[RAW DATA — start]
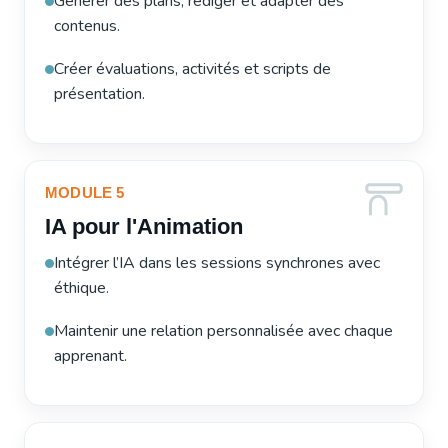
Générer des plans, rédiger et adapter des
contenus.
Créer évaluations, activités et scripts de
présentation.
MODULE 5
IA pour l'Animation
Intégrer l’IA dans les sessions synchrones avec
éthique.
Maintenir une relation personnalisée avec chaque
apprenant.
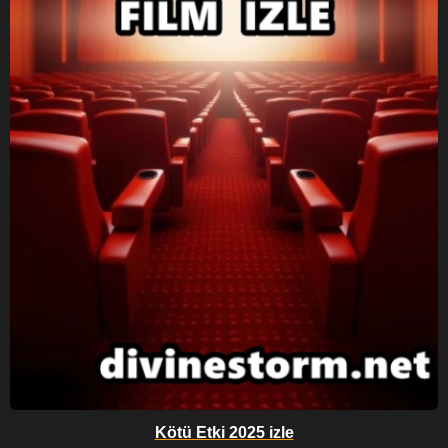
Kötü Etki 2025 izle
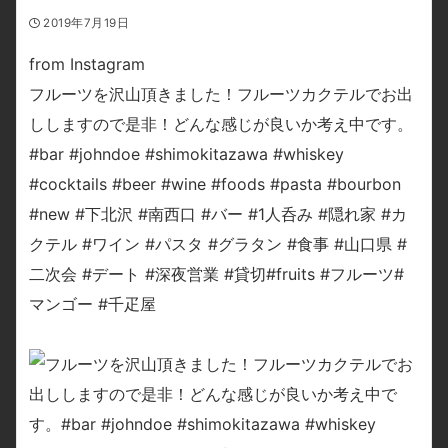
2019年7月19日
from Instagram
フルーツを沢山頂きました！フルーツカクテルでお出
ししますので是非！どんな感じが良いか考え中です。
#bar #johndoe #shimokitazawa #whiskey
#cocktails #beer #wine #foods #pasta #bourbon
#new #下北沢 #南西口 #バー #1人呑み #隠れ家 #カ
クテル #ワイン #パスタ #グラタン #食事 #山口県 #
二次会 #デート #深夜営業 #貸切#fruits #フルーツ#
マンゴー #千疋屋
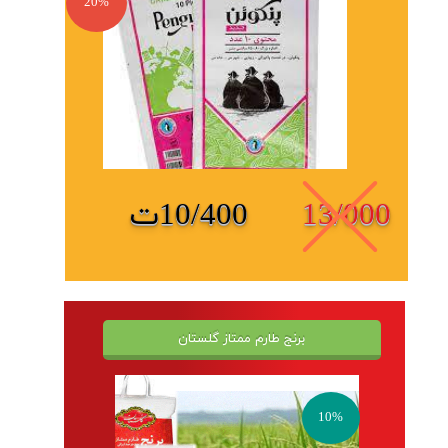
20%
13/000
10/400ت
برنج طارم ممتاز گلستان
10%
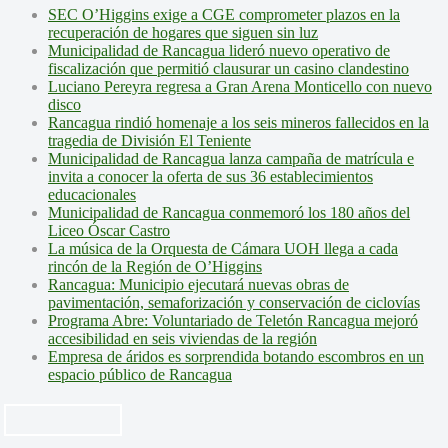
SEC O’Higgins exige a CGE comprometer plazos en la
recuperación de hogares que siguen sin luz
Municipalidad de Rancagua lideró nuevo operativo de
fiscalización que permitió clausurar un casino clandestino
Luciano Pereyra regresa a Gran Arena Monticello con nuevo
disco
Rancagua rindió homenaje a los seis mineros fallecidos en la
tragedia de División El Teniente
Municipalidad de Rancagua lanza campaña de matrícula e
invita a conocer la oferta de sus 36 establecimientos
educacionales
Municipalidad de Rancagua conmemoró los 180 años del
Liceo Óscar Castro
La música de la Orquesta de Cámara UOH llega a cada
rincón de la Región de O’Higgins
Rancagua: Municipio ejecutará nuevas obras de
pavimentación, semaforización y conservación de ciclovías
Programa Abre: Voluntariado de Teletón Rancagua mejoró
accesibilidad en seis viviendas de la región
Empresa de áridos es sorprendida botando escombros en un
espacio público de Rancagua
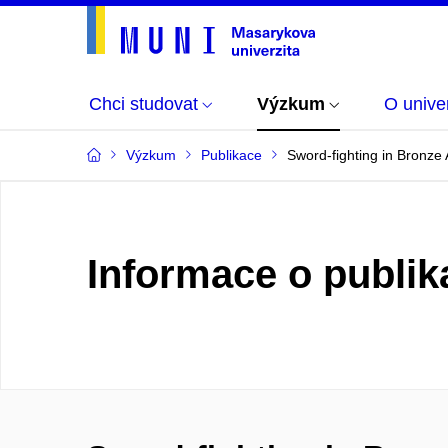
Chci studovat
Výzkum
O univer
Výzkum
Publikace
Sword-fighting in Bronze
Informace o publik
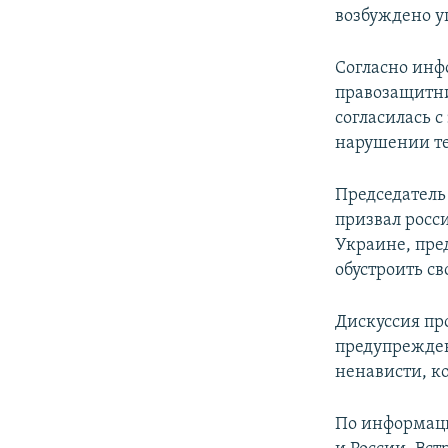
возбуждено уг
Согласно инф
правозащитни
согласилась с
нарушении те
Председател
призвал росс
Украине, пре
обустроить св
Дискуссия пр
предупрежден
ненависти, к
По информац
[RAW DATA — finish]
From the line containing "Rancagua rindió homenaje" to the final line of the entries, both included, transcribe every line exactly, omit the pictures, and add nothing more.

* [SOLVED PROBLEM]
Rancagua rindió homenaje a los seis mineros fallecidos en la
tragedia de División El Teniente
Municipalidad de Rancagua lanza campaña de matrícula e
invita a conocer la oferta de sus 36 establecimientos
educacionales
Municipalidad de Rancagua conmemoró los 180 años del
Liceo Óscar Castro
La música de la Orquesta de Cámara UOH llega a cada
rincón de la Región de O’Higgins
Rancagua: Municipio ejecutará nuevas obras de
pavimentación, semaforización y conservación de ciclovías
Programa Abre: Voluntariado de Teletón Rancagua mejoró
accesibilidad en seis viviendas de la región
Empresa de áridos es sorprendida botando escombros en un
espacio público de Rancagua
Chci studovat
Výzkum
O univer
Výzkum
Publikace
Sword-fighting in Bronze
Informace o publik
возбуждено уг
Согласно инф
правозащитни
согласилась с
нарушении те
Председател
призвал росс
Украине, пре
обустроить св
Дискуссия пр
предупрежден
ненависти, к
По информац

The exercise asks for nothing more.